From 1982 until 1986 the school denied entry to women and men with “foreign-sounding names”. This was due to a biased assessment system which used an algorithm that was trained using past admissions trends.
Algorithmic bias has also proliferated sexual discrimination. In 2011, the Android store’s recommendation algorithm linked the gay online dating application Grindr to apps designed to find sex offenders. Thus the algorithm was wrongly making a connection between homosexuality and pedophilia.
In 2017, Facebook designed an algorithm to remove online hate speech. However, this algorithm proved to be biased. Internal documents from Facebook revealed that the algorithm favored elites and governments over grassroots activists and racial minorities.
Read More: 5 Ways Technology Helps Protect Human Rights
How do we Fix a Problem Written into AI Tech?
ProPublica’s investigation shed light on a crucial challenge that must be overcome if we want to stamp out bias in algorithms. Machine learning techniques are usually so complex that their inner workings can be difficult to break down. Companies like Northpointe who develop these machine learning systems need to be open and transparent about their technology and how it functions. Users and engineers need to be able to have some idea of their inner workings and what data algorithms use to operate.

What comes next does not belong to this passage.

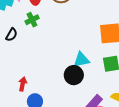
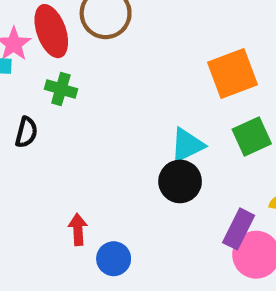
green cross: (32, 20) -> (61, 89), turned -32

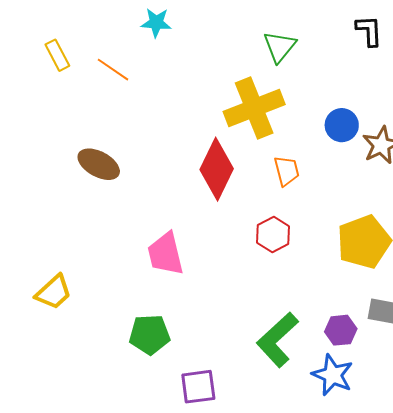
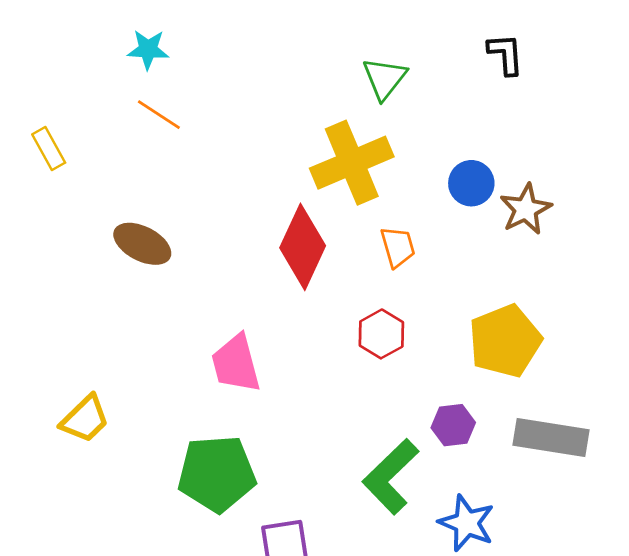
cyan star: (156, 23) -> (148, 49), moved
yellow rectangle: (57, 55) -> (49, 148), moved
purple hexagon: (341, 330) -> (453, 425), moved
green pentagon: (150, 335) -> (217, 474), size x1.4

Although AI is an incredible development with a lot of potential, making biased decisions is a major ethical risk. Europe has begun to recognize these pitfalls of artificial intelligence. The EU has tried to remedy AI risks with The General Data Protection Regulation that came into force this past May.
This directive requires companies using algorithms for automated decision making to explain the logic behind each choice. To reduce the risk of errors and bias, the GDPR even requires algorithm developers to use “appropriate mathematical or statistical procedures” (recital 71). It also means that companies can be held accountable for bias and discrimination in automated decisions.
Similarly, the French President Emmanuel Macron has promised that all algorithms developed for governmental will be made available to the public.
Algorithmic accountability and the auditing of AI tech is the way forward in eliminating bias. However, the majority of the general public cannot understand code and many businesses and governments are still reluctant to publish the data used to train algorithms.
Until widespread education has caught up and algorithms are completely transparent to the public, should a line be drawn in the decisions that AI tech can make? Should an algorithm decide who goes to prison? Should medical decisions like who gets access to certain treatments be left up to a mathematical model?
Algorithms and artificial intelligence are powerful tools that can be used to make decision-making more equal and just. However, as it stands, the decisions that this technology makes is only as fair as those who create it.